There is a lot of help if you need any, don't be afraid to ask.
But by the looks of what you have so far you don't need any help. :thumbsup:


Edi,t
You been here for a while huh?

What happened to the HO, you traded it for N?:dunno:


----------



## bpiperjr (Dec 12, 2011)

Ed, Let's see if this works. This is a 6' x 10' layout. I had AER build it and I'm working on the scenery. I can run four trains at the same time. Mostly all of the engines are DCC with sound. I love those Kato Passenger cars.


----------



## bpiperjr (Dec 12, 2011)

I have three Life Like 2-8-8-2' s with sound 2 N&W and Santa Fe. I like to run passenger trains CB&Q, UP, B&O. I have several BWL engines to run them. I wish Broadway Limited would start building N engines again. I need a NYC "B" unit to pull the 20th Century Limited up the grades


----------



## Big Ed (Jun 16, 2009)

Who or what is AER? 

The last picture where the bridge is, is there going to be some kind of water there?


----------



## bpiperjr (Dec 12, 2011)

AER builds model railroad layouts. They are located in Kentucky just across the river from Cincinnati. The bridge is the last picture is over the bottom reversing loop. The longer bridge is the upper level reversing loop. This is a complicated layout. It has 39 switches.


----------



## Big Ed (Jun 16, 2009)

Wow, 39 switches!

May I ask what they charge to build something like that?

I never heard of them but I live in the East.


----------



## bpiperjr (Dec 12, 2011)

Ed, As you know you can never spend too much on trains. Let's just say you could buy a nice used car for the price.


----------



## bpiperjr (Dec 12, 2011)

Here is a link to their website. If you receive Model Railroader Videos they are on the National Convention Video II at the very end.
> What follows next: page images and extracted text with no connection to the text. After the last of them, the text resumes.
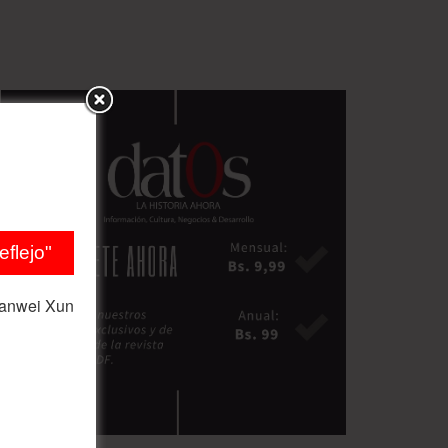
flejo"
ianwei Xun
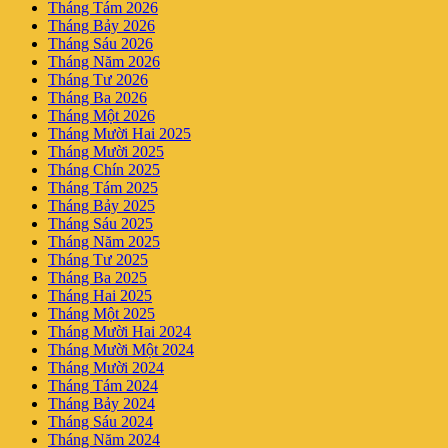
Tháng Tám 2026
Tháng Bảy 2026
Tháng Sáu 2026
Tháng Năm 2026
Tháng Tư 2026
Tháng Ba 2026
Tháng Một 2026
Tháng Mười Hai 2025
Tháng Mười 2025
Tháng Chín 2025
Tháng Tám 2025
Tháng Bảy 2025
Tháng Sáu 2025
Tháng Năm 2025
Tháng Tư 2025
Tháng Ba 2025
Tháng Hai 2025
Tháng Một 2025
Tháng Mười Hai 2024
Tháng Mười Một 2024
Tháng Mười 2024
Tháng Tám 2024
Tháng Bảy 2024
Tháng Sáu 2024
Tháng Năm 2024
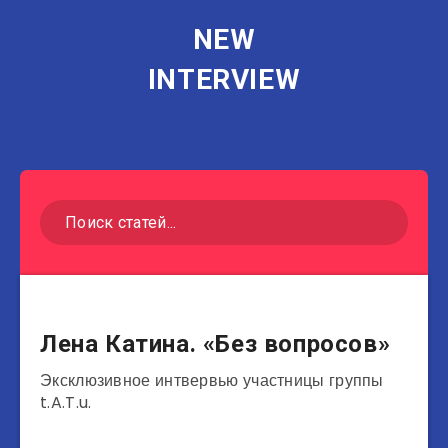
NEW
INTERVIEW
Музыканты
Лена Катина. «Без вопросов»
Эксклюзивное интвервью участницы группы
t.A.T.u.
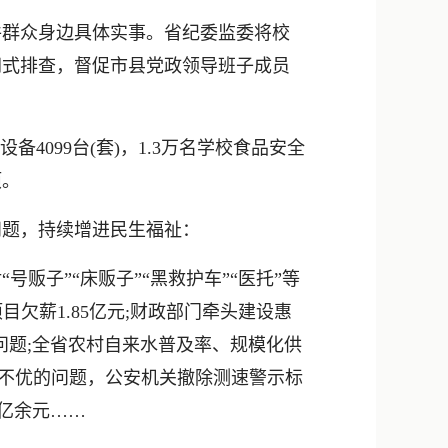
群众身边具体实事。省纪委监委将校
网式排查，督促市县党政领导班子成员
099台(套)，1.3万名学校食品安全
项。
题，持续增进民生福祉：
贩子”“床贩子”“黑救护车”“医托”等
目欠薪1.85亿元;财政部门牵头建设惠
问题;全省农村自来水普及率、规模化供
行环境不优的问题，公安机关撤除测速警示标
4亿余元……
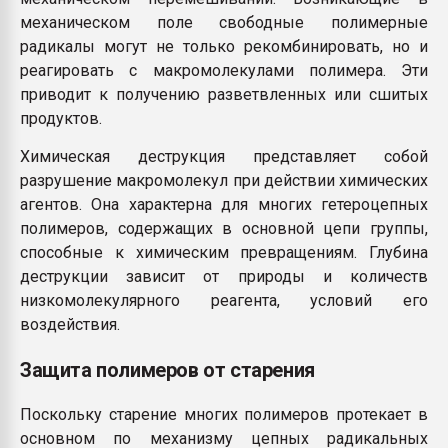
механическом поле свободные полимерные
радикалы могут не только рекомбинировать, но и
реагировать с макромолекулами полимера. Эти
приводит к получению разветвленных или сшитых
продуктов.
Химическая деструкция представляет собой
разрушение макромолекул при действии химических
агентов. Она характерна для многих гетероцепных
полимеров, содержащих в основной цепи группы,
способные к химическим превращениям. Глубина
деструкции зависит от природы и количеств
низкомолекулярного реагента, условий его
воздействия.
Защита полимеров от старения
Поскольку старение многих полимеров протекает в
основном по механизму цепных радикальных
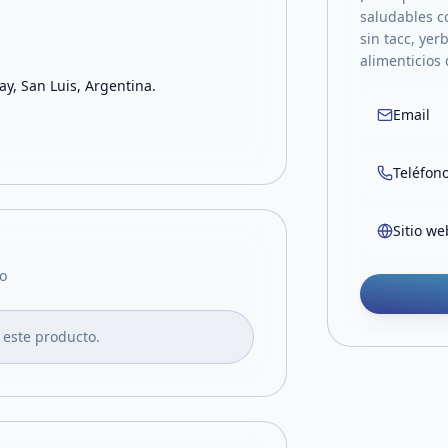
saludables c
sin tacc, ye
alimenticios
ay, San Luis, Argentina.
Email
Teléfon
Sitio we
o
 este producto.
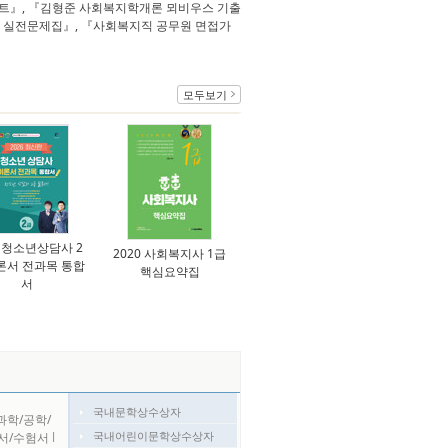
노트』, 『김형준 사회복지학개론 뫼비우스 기출
 실전문제집』, 『사회복지직 공무원 면접가
모두보기
6 청소년상담사 2
2020 사회복지사 1급
론서 전과목 통합
핵심요약집
서
국내문학상수상자
과학/공학/
국내어린이문학상수상자
서/수험서
l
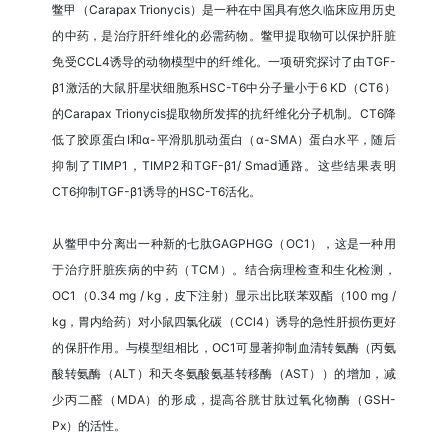
鳖甲（Carapax Trionycis）是一种在中国具有悠久临床应用历史
的中药，是治疗肝纤维化的必需药物。鳖甲提取物可以保护肝脏
免受CCL4诱导的动物模型中的纤维化。一项研究探讨了由TGF-
β1激活的大鼠肝星状细胞系HSC-T6中分子量小于6 KD（CT6）
的Carapax Trionycis提取物所发挥的抗纤维化分子机制。CT6降
低了胶原蛋白I和α-平滑肌肌动蛋白（α-SMA）蛋白水平，随后
抑制了TIMP1，TIMP2和TGF-β1/ Smad通路。这些结果表明
CT6抑制TGF-β1诱导的HSC-T6活化。
从鳖甲中分离出一种新的七肽GAGPHGG（OC1），这是一种用
于治疗肝脏疾病的中药（TCM）。结合病理检查和生化检测，
OC1（0.34 mg / kg，皮下注射）显示出比联苯双酯（100 mg /
kg，胃内给药）对小鼠四氯化碳（CCl4）诱导的急性肝损伤更好
的保肝作用。与模型组相比，OC1可显著抑制血清转氨酶（丙氨
酸转氨酶（ALT）和天冬氨酸氨基转移酶（AST））的增加，减
少丙二醛（MDA）的形成，提高谷胱甘肽过氧化物酶（GSH-
Px）的活性。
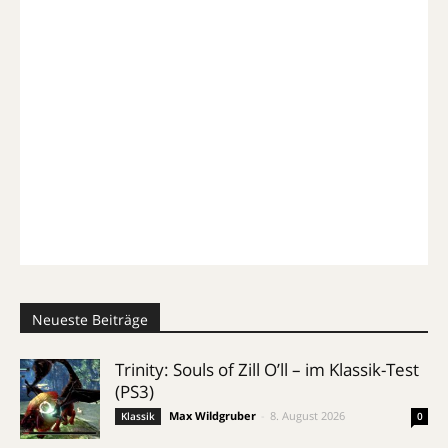
Neueste Beiträge
Trinity: Souls of Zill O’ll – im Klassik-Test
(PS3)
Max Wildgruber
-
8. August 2026
Klassik
0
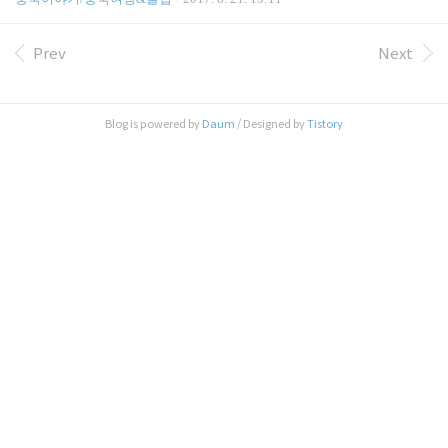
객센터 : 1588-1599 [관련 포스팅] ◆1+1을 중국어로?
을 여유롭게 정하시는 분들이 많아지고 있습니다. 많
/ 중국어를 배우고 싶다면 / 중국어를 잘하고 싶다면
은 회사에서도 휴가일정을 유연하게 주고 있는 것 같
◆중국, 어디까지 가봤니? / 위챗어플 / 西瓜足迹 ◆
고, 길게 다녀오시는 분들이 점점 늘어나고 있는 것
Prev
Next
백종원님의 쓰촨 음식 추..
같습니다. 사실 저는 대부분 1대1로 일을 하고있다보
니 제가 미리 정해놓은 휴가일정 외에는 수시로 휴가
를 다녀올 수 있는 입장이 잘 못되거든요. 그런데 제
Blog is powered by
Daum
/ Designed by
Tistory
가 만나뵙는 분들이 많다보니 요즘 휴가들을 대충 어
떻게 보내고 계시는지 점점 바뀌어가는 트랜드를 몸
소 느낄 수 있습니다. 본론으로 들어가서, 해외 여행
을 가려면 먼저 환전을 해야겠지요. 다양한 방법들이
있지만 고전적이면서도 가장 먼저 찾아보는 방법이
환율..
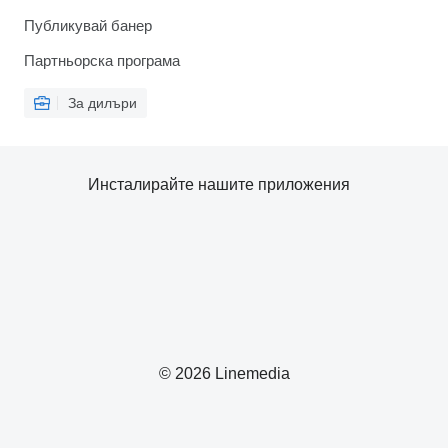
Публикувай банер
Партньорска програма
За дилъри
Инсталирайте нашите приложения
© 2026 Linemedia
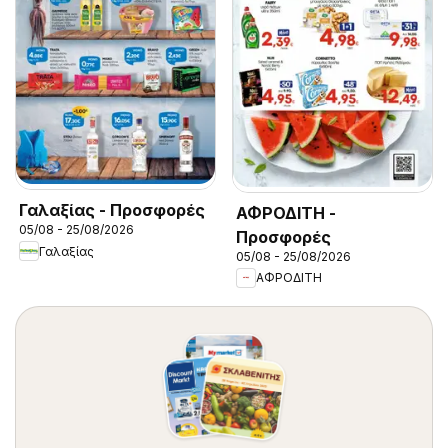
Γαλαξίας - Προσφορές
ΑΦΡΟΔΙΤΗ -
05/08 - 25/08/2026
Προσφορές
Γαλαξίας
05/08 - 25/08/2026
ΑΦΡΟΔΙΤΗ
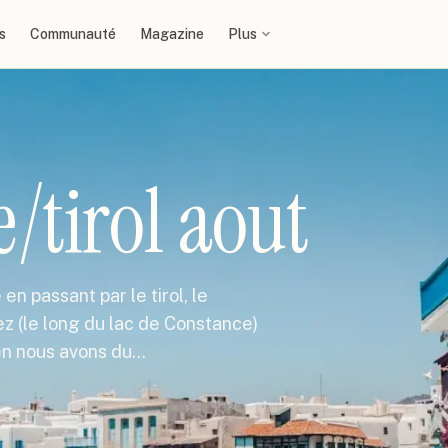
s
Communauté
Magazine
Plus
e/tirol aout
en passant par le tirol, le
z (le long du lac de Constance)
sen nous avons du…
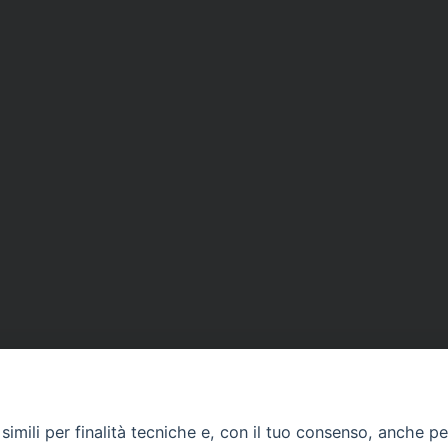
imili per finalità tecniche e, con il tuo consenso, anche per 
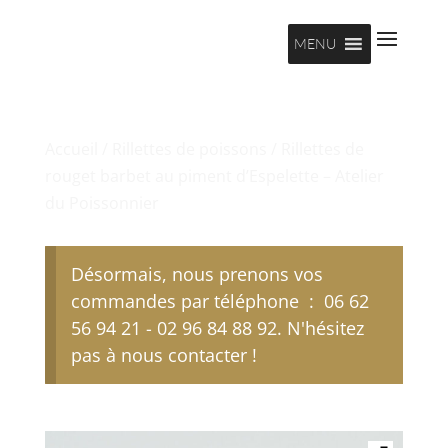
MENU
Accueil
/
Rillettes de poissons
/ Rillettes de
rouget barbet au piment d’Espelette – Atelier
du Poissonnier
Désormais, nous prenons vos
commandes par téléphone : 06 62
56 94 21 - 02 96 84 88 92. N'hésitez
pas à nous contacter !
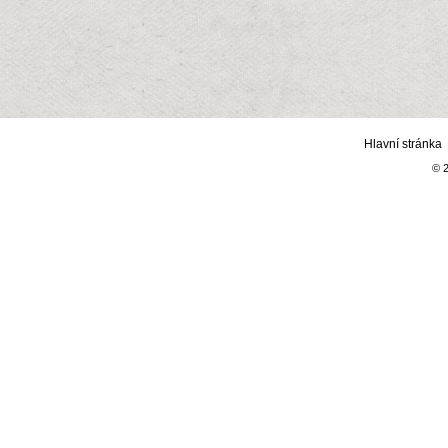
Hlavní stránka
© 2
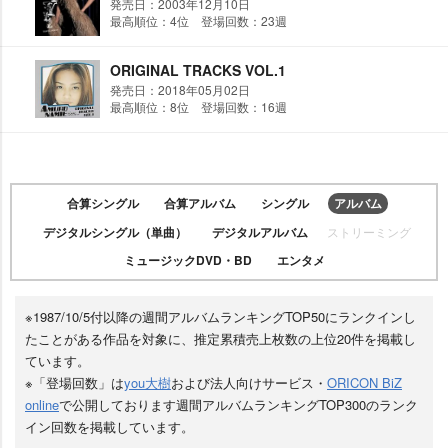
発売日：2003年12月10日
最高順位：4位 登場回数：23週
ORIGINAL TRACKS VOL.1
発売日：2018年05月02日
最高順位：8位 登場回数：16週
合算シングル
合算アルバム
シングル
アルバム
デジタルシングル（単曲）
デジタルアルバム
ストリーミング
ミュージックDVD・BD
エンタメ
※1987/10/5付以降の週間アルバムランキングTOP50にランクインし
たことがある作品を対象に、推定累積売上枚数の上位20件を掲載し
ています。
※「登場回数」は
you大樹
および法人向けサービス・
ORICON BiZ
online
で公開しております週間アルバムランキングTOP300のランク
イン回数を掲載しています。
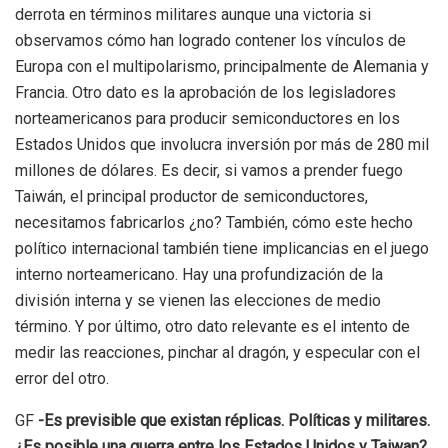
derrota en términos militares aunque una victoria si
observamos cómo han logrado contener los vínculos de
Europa con el multipolarismo, principalmente de Alemania y
Francia. Otro dato es la aprobación de los legisladores
norteamericanos para producir semiconductores en los
Estados Unidos que involucra inversión por más de 280 mil
millones de dólares. Es decir, si vamos a prender fuego
Taiwán, el principal productor de semiconductores,
necesitamos fabricarlos ¿no? También, cómo este hecho
político internacional también tiene implicancias en el juego
interno norteamericano. Hay una profundización de la
división interna y se vienen las elecciones de medio
término. Y por último, otro dato relevante es el intento de
medir las reacciones, pinchar al dragón, y especular con el
error del otro.
GF
-Es previsible que existan réplicas. Políticas y militares.
¿Es posible una guerra entre los Estados Unidos y Taiwan?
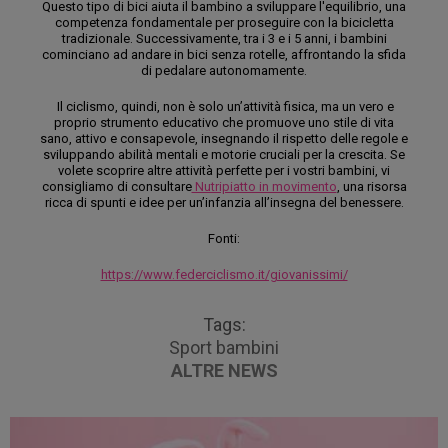
Questo tipo di bici aiuta il bambino a sviluppare l'equilibrio, una
competenza fondamentale per proseguire con la bicicletta
tradizionale. Successivamente, tra i 3 e i 5 anni, i bambini
cominciano ad andare in bici senza rotelle, affrontando la sfida
di pedalare autonomamente.
Il ciclismo, quindi, non è solo un’attività fisica, ma un vero e
proprio strumento educativo che promuove uno stile di vita
sano, attivo e consapevole, insegnando il rispetto delle regole e
sviluppando abilità mentali e motorie cruciali per la crescita. Se
volete scoprire altre attività perfette per i vostri bambini, vi
consigliamo di consultare
Nutripiatto in movimento
, una risorsa
ricca di spunti e idee per un’infanzia all’insegna del benessere.
Fonti:
https://www.federciclismo.it/giovanissimi/
Tags:
Sport bambini
ALTRE NEWS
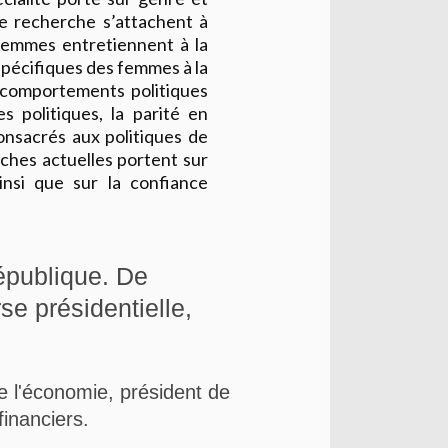
de recherche s’attachent à
femmes entretiennent à la
 spécifiques des femmes à la
es comportements politiques
 politiques, la parité en
consacrés aux politiques de
ches actuelles portent sur
ainsi que sur la confiance
épublique. De
se présidentielle,
e l'économie, président de
financiers.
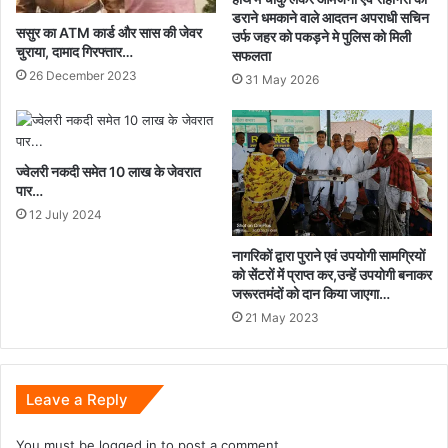
डराने धमकाने वाले आदतन अपराधी सचिन
ससुर का ATM कार्ड और सास की जेवर
उर्फ जहर को पकड़ने मे पुलिस को मिली
चुराया, दामाद गिरफ्तार…
सफलता
26 December 2023
31 May 2026
ज्वेलरी नकदी समेत 10 लाख के जेवरात
पार…
12 July 2024
नागरिकों द्वारा पुराने एवं उपयोगी सामग्रियों
को सेंटरों में प्राप्त कर,उन्हें उपयोगी बनाकर
जरूरतमंदों को दान किया जाएगा…
21 May 2023
Leave a Reply
You must be
logged in
to post a comment.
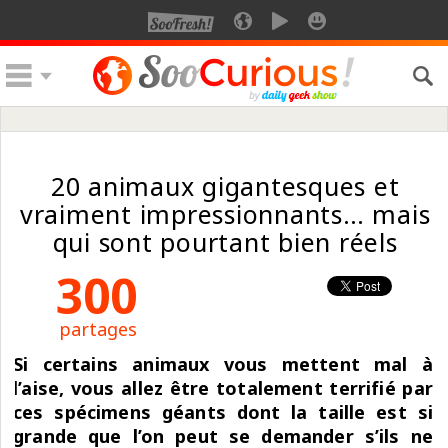
20 animaux gigantesques et
vraiment impressionnants… mais
qui sont pourtant bien réels
300
partages
Si certains animaux vous mettent mal à
l’aise, vous allez être totalement terrifié par
ces spécimens géants dont la taille est si
grande que l’on peut se demander s’ils ne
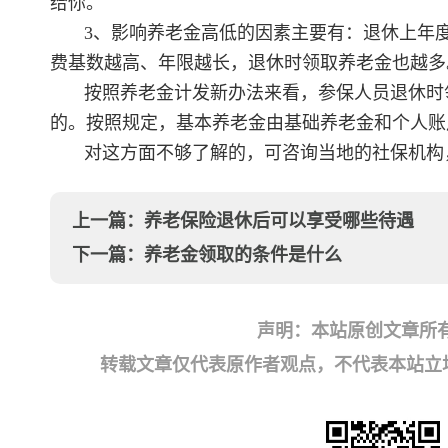
给你。
3、影响养老金高低的因素主要有：退休上年
费基数越高、年限越长，退休时领取养老金也越多
按照养老金计发新办法来看，参保人员退休时
的。按照规定，基本养老金由基础养老金和个人账
对这方面不够了解的，可咨询当地的社保机构
上一篇：
养老保险退休后可以享受哪些待遇
下一篇：
养老金领取的条件是什么
声明：本站原创文章所
转载文章仅代表原作者观点，不代表本站立场；如有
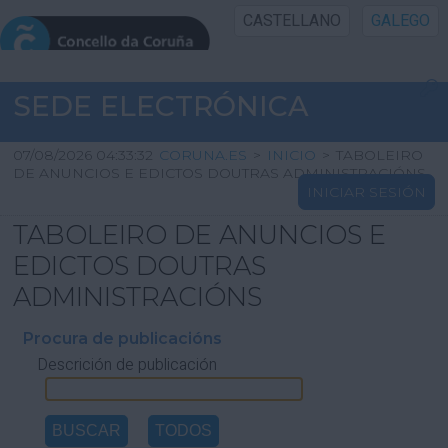
CASTELLANO
GALEGO
INICIO SEDE
SEDE ELECTRÓNICA
INICIO
07/08/2026 04:33:32
CORUNA.ES
>
INICIO
>
TABOLEIRO
DE ANUNCIOS E EDICTOS DOUTRAS ADMINISTRACIÓNS
INICIAR SESIÓN
INFORMACIÓN PÚBLICA
TABOLEIRO DE ANUNCIOS E
CARTAFOL CIDADÁN
EDICTOS DOUTRAS
ADMINISTRACIÓNS
UTILIDADES
Procura de publicacións
Descrición de publicación
AXUDA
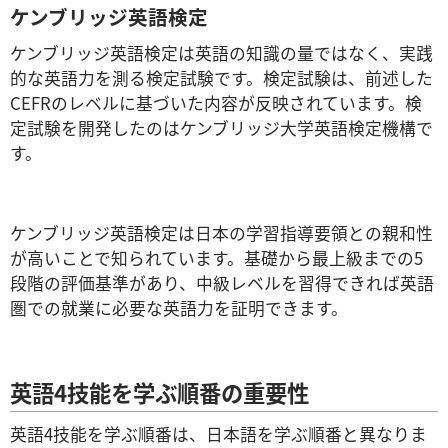
ケンブリッジ英語検定
ケンブリッジ英語検定は英語の知識の量ではなく、実践
的な英語力を測る検定試験です。検定試験は、前述した
CEFRのレベルに基づいた内容が反映されています。検
定試験を開発したのはケンブリッジ大学英語検定機構で
す。
ケンブリッジ英語検定は日本の学習指導要領との親和性
が高いことで知られています。基礎から最上級までの5
段階の評価基準があり、中級レベルを習得できれば英語
圏での就業に必要な英語力を証明できます。
英語
4
技能を学ぶ順番の重要性
英
語4技能を学ぶ順番は、日本語を学ぶ順番と異なりま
http://www.aergroup.net/contact-us/


----------



## eljefe (Jun 11, 2011)

Looks like you have a pretty impressive layout in the making. I look forward to seeing how you add scenery and such.


----------



## bpiperjr (Dec 12, 2011)

Thanks. It has been quite a process from designing and now the scenery. I will most more as the project continues.


----------



## Big Ed (Jun 16, 2009)

Any water going in? :dunno:


----------



## bpiperjr (Dec 12, 2011)

Ed,

There will be a dry creek bed running through the layout and under the twin truss bridges.


----------